Lunch with my sister, which is a rare occurrence. She eats fisherman's pie with dedicated focus, and regales me with a list of the medication she is currently taking. A total of eighteen pills every day. I can't remember everything she lists. Anti-psychotic drugs. Beta-blockers. Diazepam. Statins. HRT - thanks to a side-effect of the anti-psychs, she went into premature menopause at thirty. Stuff to stop her drooling. Which is another side-effect of the anti-psychotics. She's more overweight than I've ever seen her. She says this is partly to do with the drugs, and partly to do with the fact that she finds food comforting (especially trifles and Victoria sponge cake). Who can blame her for wanting to find some comfort amongst all this shit? But now it looks like she has diabetes. And her current consultant very much wants her to have a stomach bypass, because he doesn't think she has the ability to lose weight on her own. Brilliant.
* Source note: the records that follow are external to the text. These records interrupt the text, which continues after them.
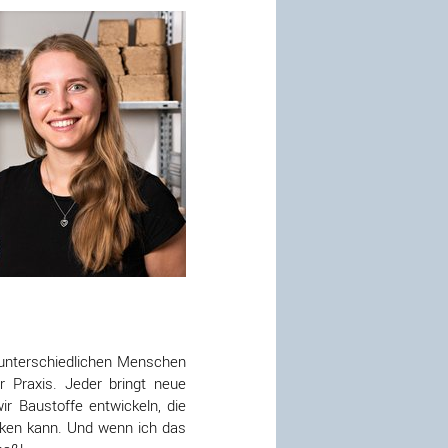
 unterschiedlichen Menschen
 Praxis. Jeder bringt neue
r Baustoffe entwickeln, die
rken kann. Und wenn ich das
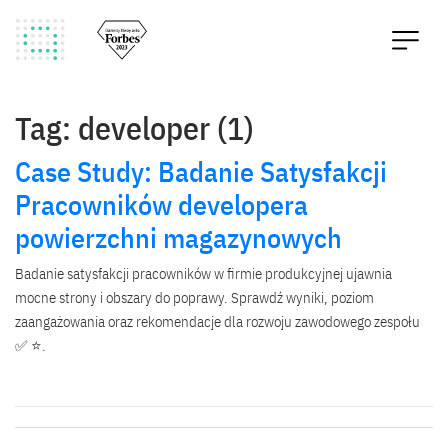
Tag: developer (1)
Case Study: Badanie Satysfakcji
Pracowników developera
powierzchni magazynowych
Badanie satysfakcji pracowników w firmie produkcyjnej ujawnia
mocne strony i obszary do poprawy. Sprawdź wyniki, poziom
zaangażowania oraz rekomendacje dla rozwoju zawodowego zespołu
✅ ⭐.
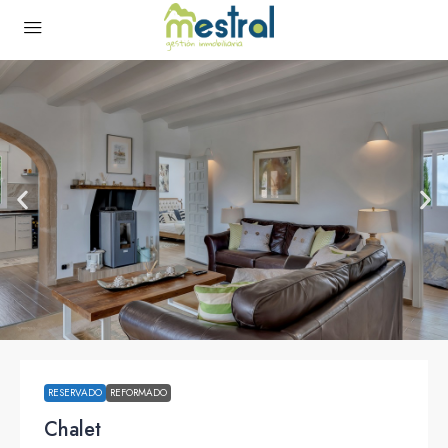
RESERVADO
REFORMADO
Chalet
Why even bother trying a nutcracker if you happen to have a sledgehammer to hand?
We're sitting in a pub, not two hundred yards away from the shop where, aged nine (her) and six (me), we would buy ice-pops to suck on the bus going home from St Margaret's. She was always different and difficult, but I'd never have guessed what the future had in store for her.
Drive home to St Albans with a lump of sadness pressing down on my solar plexus. And a sense of guilt for the times I have whinged and moaned about stuff in my life that's not worth whinging and moaning about. Who knows how close I came to an unlucky roll of the genetic dice? Could have been me. But it was her.
I realise how lucky I am. But right now, it doesn't feel good.